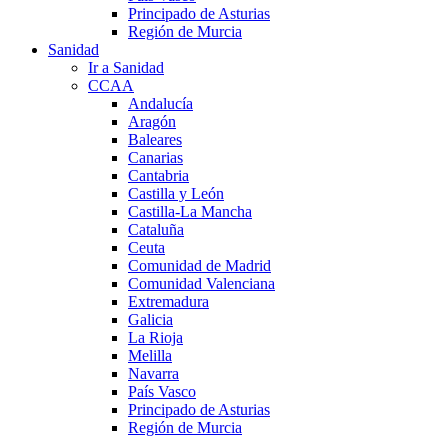
Principado de Asturias
Región de Murcia
Sanidad
Ir a Sanidad
CCAA
Andalucía
Aragón
Baleares
Canarias
Cantabria
Castilla y León
Castilla-La Mancha
Cataluña
Ceuta
Comunidad de Madrid
Comunidad Valenciana
Extremadura
Galicia
La Rioja
Melilla
Navarra
País Vasco
Principado de Asturias
Región de Murcia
######
> **WHAT YOU NEED TO DO**
Output exactly, and only, the lines running from the one that contains "Castilla-La Mancha" through the last line of the entries above.

> **SOLUTION FOR THIS TASK**
Castilla-La Mancha
Cataluña
Ceuta
Comunidad de Madrid
Comunidad Valenciana
Extremadura
Galicia
La Rioja
Melilla
Navarra
País Vasco
Principado de Asturias
Región de Murcia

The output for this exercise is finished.